Augmenting Renewable Energy with IIoT

October 1, 2019

Solar and wind energy may be green, but they have some limitations. A back-up power source is needed when the sun and wind aren’t available to collect energy from. On the flip side, exceptionally sunny days or strong winds can result in an excess of power production, meaning wasted energy or the need for some form of storage. Plus, the efficiency of both energy forms could arguably be higher.

IIoT is working to improve these limitations. For example, predictive algorithms ensure units are operating correctly in relation to the environment, and solar panels can be moved with the sun as they travel across the sky.

Smarter, Predictive Maintenance

Scheduled predictive maintenance is often done on wind turbines and solar panels in an effort to extend the life span of each unit. Even with these measures in place, issues can go overlooked and units can fail.
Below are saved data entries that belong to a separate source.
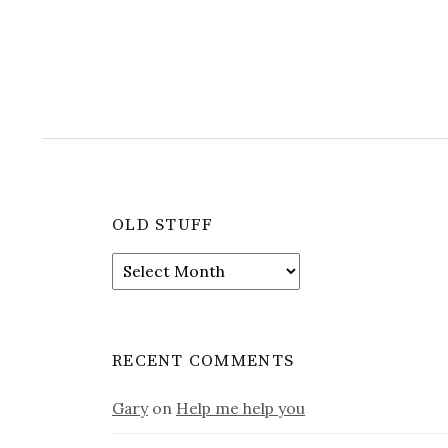
OLD STUFF
Old
stuff
RECENT COMMENTS
Gary
on
Help me help you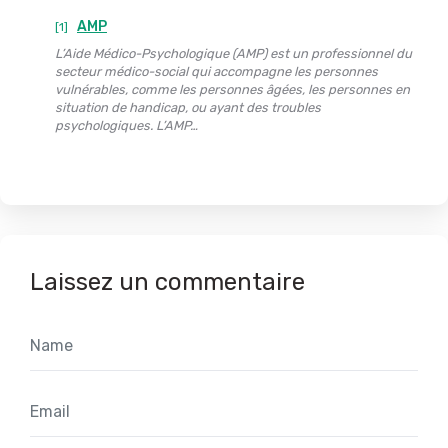
AMP
[1]
L’Aide Médico-Psychologique (AMP) est un professionnel du
secteur médico-social qui accompagne les personnes
vulnérables, comme les personnes âgées, les personnes en
situation de handicap, ou ayant des troubles
psychologiques. L’AMP…
Laissez un commentaire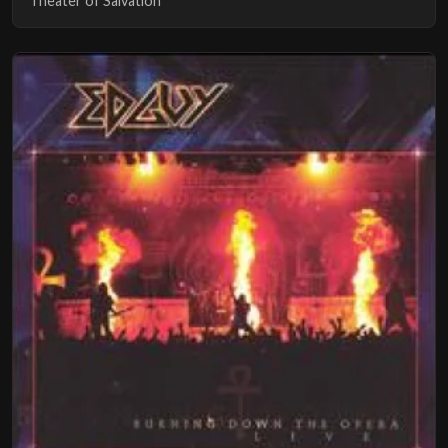
Theater of Salvation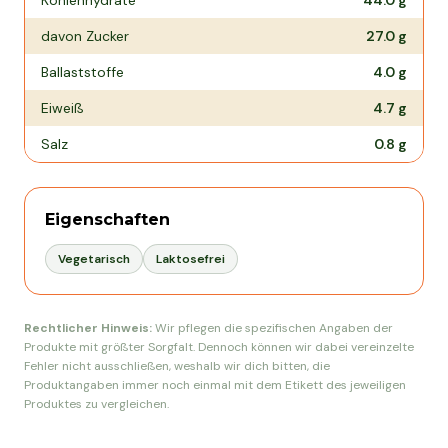
Kohlenhydrate
44.0
g
davon Zucker
27.0
g
Ballaststoffe
4.0
g
Eiweiß
4.7
g
Salz
0.8
g
Eigenschaften
Vegetarisch
Laktosefrei
Rechtlicher Hinweis:
Wir pflegen die spezifischen Angaben der
Produkte mit größter Sorgfalt. Dennoch können wir dabei vereinzelte
Fehler nicht ausschließen, weshalb wir dich bitten, die
Produktangaben immer noch einmal mit dem Etikett des jeweiligen
Produktes zu vergleichen.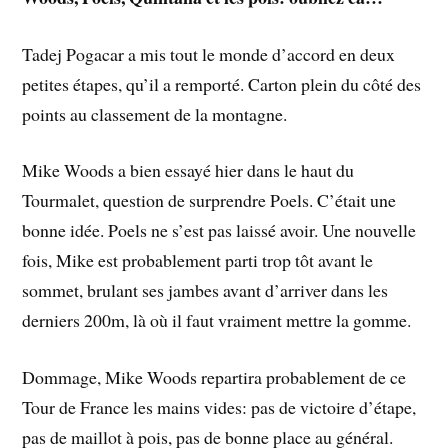
Tadej Pogacar a mis tout le monde d’accord en deux
petites étapes, qu’il a remporté. Carton plein du côté des
points au classement de la montagne.
Mike Woods a bien essayé hier dans le haut du
Tourmalet, question de surprendre Poels. C’était une
bonne idée. Poels ne s’est pas laissé avoir. Une nouvelle
fois, Mike est probablement parti trop tôt avant le
sommet, brulant ses jambes avant d’arriver dans les
derniers 200m, là où il faut vraiment mettre la gomme.
Dommage, Mike Woods repartira probablement de ce
Tour de France les mains vides: pas de victoire d’étape,
pas de maillot à pois, pas de bonne place au général.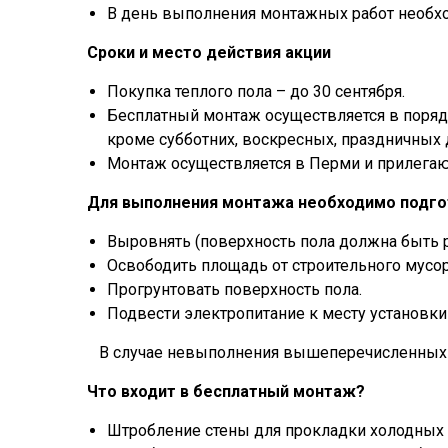
В день выполнения монтажных работ необхо
Сроки и место действия акции
Покупка теплого пола – до 30 сентября.
Бесплатный монтаж осуществляется в порядке
кроме субботних, воскресных, праздничных 
Монтаж осуществляется в Перми и прилегаю
Для выполнения монтажа необходимо подго
Выровнять (поверхность пола должна быть 
Освободить площадь от строительного мусор
Прогрунтовать поверхность пола.
Подвести электропитание к месту установки 
В случае невыполнения вышеперечисленных п
Что входит в бесплатный монтаж?
Штробление стены для прокладки холодных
But with IIoT sensors, data points such as temperature, torque, vibration, wiring and housing integrity are reported to operators regarding each unit. This allows for speedy action when a unit is functioning below standards. It also saves maintenance costs by focusing only on units that require servicing and pinpointing exactly which parts are malfunctioning.

Another advantage, instead of retiring a whole section of panels or turbines due to age, those same IIoT sensors can inform operators which units are still operating efficiently and only remove the defective ones. If a group of solar panels stops working, IIoT can relay if the panels themselves are malfunctioning or if the network has gone down.

Maximizing the Energy Grid

Perhaps best of all, IIoT is allowing for the storing of surplus power and the ability to release it when needed into the energy grid. The UK’s Power Network storage system stabilizes the nation’s grid through frequency regulation and load shifting. Through a self-healing grid, Duke Energy is using IIoT to sense faulty areas and automatically reroute electricity around it to get power back to consumers within 30 seconds. Without IIoT, a technician would have to find and correct the fault themselves, which could take an hour.

The Future of Renewable Energy

The future of renewable energy and IIoT may lie in distributed energy resources. These are smaller and more localized power sources, such as a home or school that uses solar energy. These resources can help take the pressure off power companies as the demand for electricity grows, but they can also add excess power to the grid, resulting in fluctuations and possible overloading. Power companies are using IIoT data and automation to assist with learning how to manage these new resources.